Study finds strong correlations between segregation and life outcome in the Bay Area
OAKLAND, Calif. - A new study of the nine-county Bay Area region found strong correlations between segregation and life outcomes.
Study author, Arthur Gailes, fair housing coordinator with the Haas Institute for a Fair and Inclusive Society joined us on KTVU’s The Four on Thursday to discuss his key findings.
He found that people in highly-segregated black and Latin(o/a/x) communities ultimately have poorer life outcomes than people in white or integrated neighborhoods.
Gailes said with the granular data from over the past few years, that they were able to pinpoint the exact levels of income, home values, test scores, and high-school graduation rates that exist in these communities.
“We’re not just able to say, ‘Oh people in segregated neighborhoods are at a disadvantage,’ but quantify exactly what that means.

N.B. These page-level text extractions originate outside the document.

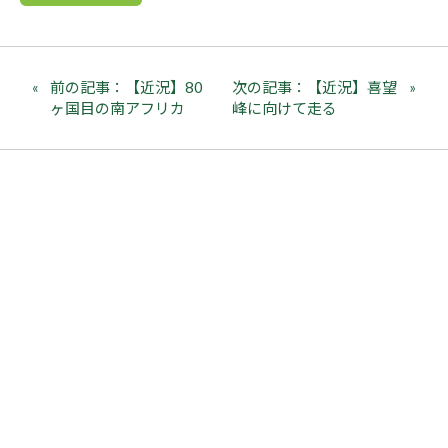
前の記事：【近況】80
次の記事：【近況】喜望
ヶ国目の南アフリカ
峰に向けて走る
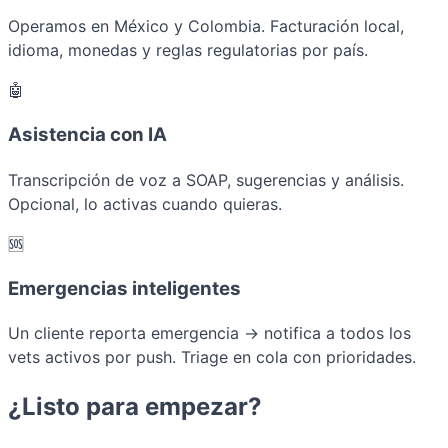
Operamos en México y Colombia. Facturación local,
idioma, monedas y reglas regulatorias por país.
🤖
Asistencia con IA
Transcripción de voz a SOAP, sugerencias y análisis.
Opcional, lo activas cuando quieras.
🆘
Emergencias inteligentes
Un cliente reporta emergencia → notifica a todos los
vets activos por push. Triage en cola con prioridades.
¿Listo para empezar?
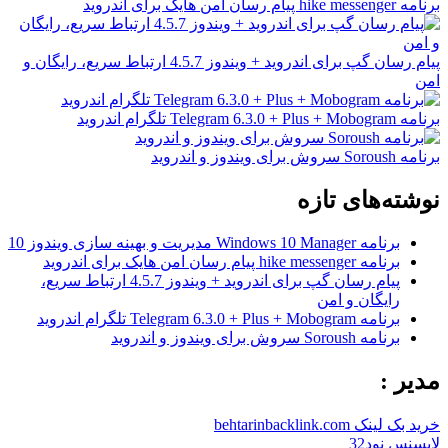
برنامه hike messenger پیام‌ رسان‌ امن هایک برای اندروید
پیام رسان گپ برای اندروید + ویندوز 4.5.7 ارتباط سریع، رایگان و
امن
برنامه Telegram 6.3.0 + Plus + Mobogram تلگرام اندروید
برنامه Soroush سروش برای ویندوز و اندروید
نوشته‌های تازه
برنامه Windows 10 Manager مدیریت و بهینه سازی ویندوز 10
برنامه hike messenger پیام‌ رسان‌ امن هایک برای اندروید
پیام رسان گپ برای اندروید + ویندوز 4.5.7 ارتباط سریع،
رایگان و امن
برنامه Telegram 6.3.0 + Plus + Mobogram تلگرام اندروید
برنامه Soroush سروش برای ویندوز و اندروید
مدیر :
خرید بک لینک behtarinbacklink.com
لایسنس نود32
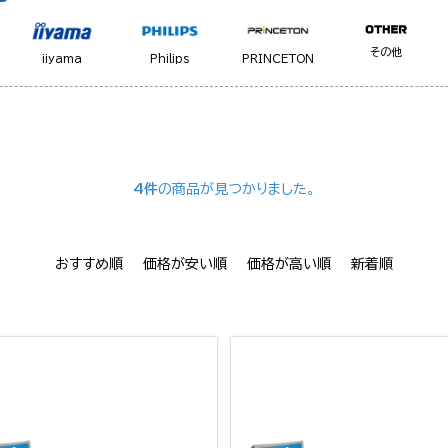
その他
iiyama
Philips
PRINCETON
4件
の商品が見つかりました。
おすすめ順
価格が安い順
価格が高い順
新着順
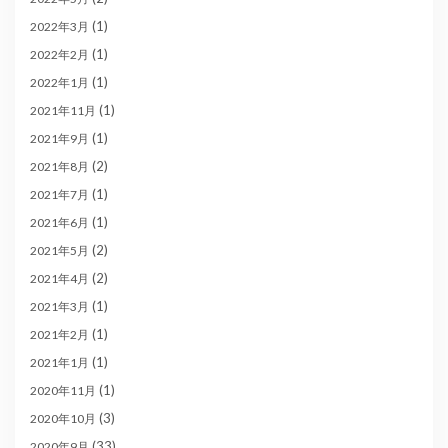
(1)
2022年3月
(1)
2022年2月
(1)
2022年1月
(1)
2021年11月
(1)
2021年9月
(2)
2021年8月
(1)
2021年7月
(1)
2021年6月
(2)
2021年5月
(2)
2021年4月
(1)
2021年3月
(1)
2021年2月
(1)
2021年1月
(1)
2020年11月
(3)
2020年10月
(33)
2020年9月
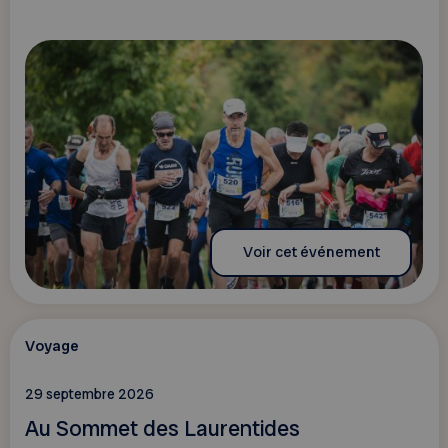
Voir cet événement
Voyage
29 septembre 2026
Au Sommet des Laurentides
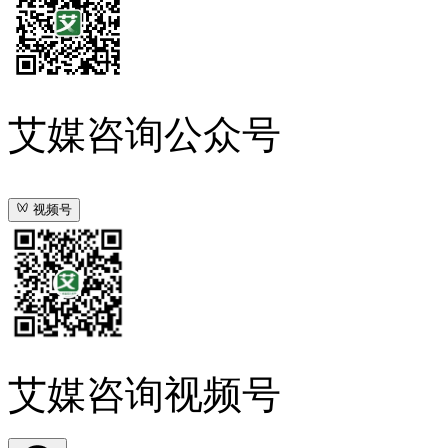
艾媒咨询公众号
视频号
艾媒咨询视频号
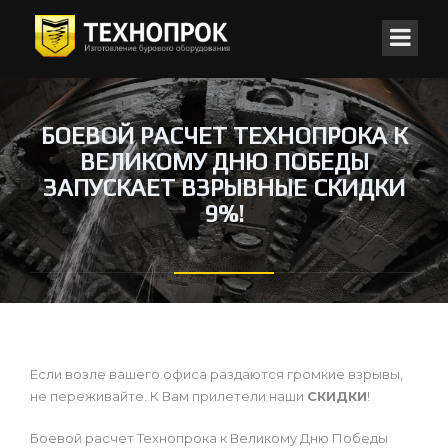
БОЕВОЙ РАСЧЕТ ТЕХНОПРОКА К
ВЕЛИКОМУ ДНЮ ПОБЕДЫ
ЗАПУСКАЕТ ВЗРЫВНЫЕ СКИДКИ
9%!
Если возле вашего офиса раздаются громкие взрывы,
не переживайте. К Вам прилетели наши
СКИДКИ
!
Боевой расчет Технопрока к Великому Дню Победы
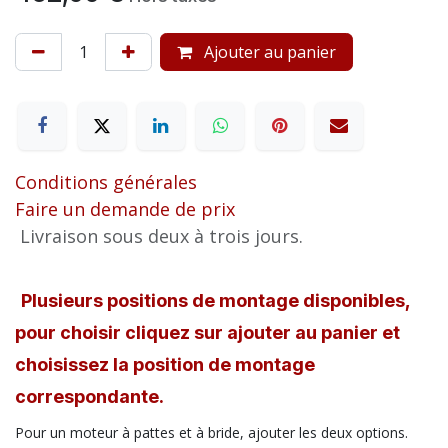
Ajouter au panier
Conditions générales
Faire un demande de prix
Livraison sous deux à trois jours.
Plusieurs positions de montage disponibles,
pour choisir cliquez sur ajouter au panier et
choisissez la position de montage
correspondante.
Pour un moteur à pattes et à bride, ajouter les deux options.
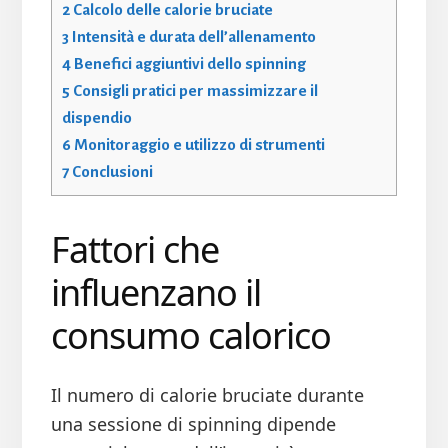
2
Calcolo delle calorie bruciate
3
Intensità e durata dell’allenamento
4
Benefici aggiuntivi dello spinning
5
Consigli pratici per massimizzare il
dispendio
6
Monitoraggio e utilizzo di strumenti
7
Conclusioni
Fattori che
influenzano il
consumo calorico
Il numero di calorie bruciate durante
una sessione di spinning dipende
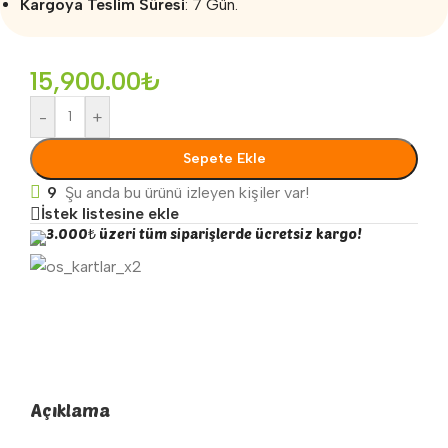
Kargoya Teslim Süresi
: 7 Gün.
15,900.00
₺
-
+
Sepete Ekle
9
Şu anda bu ürünü izleyen kişiler var!
İstek listesine ekle
3.000₺ üzeri tüm siparişlerde ücretsiz kargo!
Açıklama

For example, in this study of the Bay Area, people living in heavily black or Latino segregated neighborhoods are in the labor force at about the same rate as people in integrated and white neighborhoods, but they only make about 40% of the income of the people in those neighborhoods.
Gailes’ study used a measure of segregation developed by sociologist Elizabeth Roberto called divergence.
“It basically compares at the neighborhood level, each race’s proportion compared to its proportion in the county or regional level,” Gailes said.
A continuation of the five-part-series study will propose policy solutions that will help alleviate the troubles in segregated communities and segregation itself. Those solutions may include; building more housing, establishing rent control to help people live in more integrated communities.
Gailes’ work has also looked at the history of segregation in the Bay Area— redlining zoning requirements that existed before the fair housing law. They’ve also produced interactive web maps that allow you to look at segregation on the neighborhood level within the Bay Area.
The institute has also produced interactive web maps that allow you to look at segregation on the neighborhood level within the Bay Area.
“The biggest takeaway is that even if nobody has any racial animosity, people who are seeking to say, preserve the character of their neighborhoods can really create situations in which whole groups of people are isolated from opportunity to advance forward in life,” Gailes said.
He noted this can perpetuate systems for decades.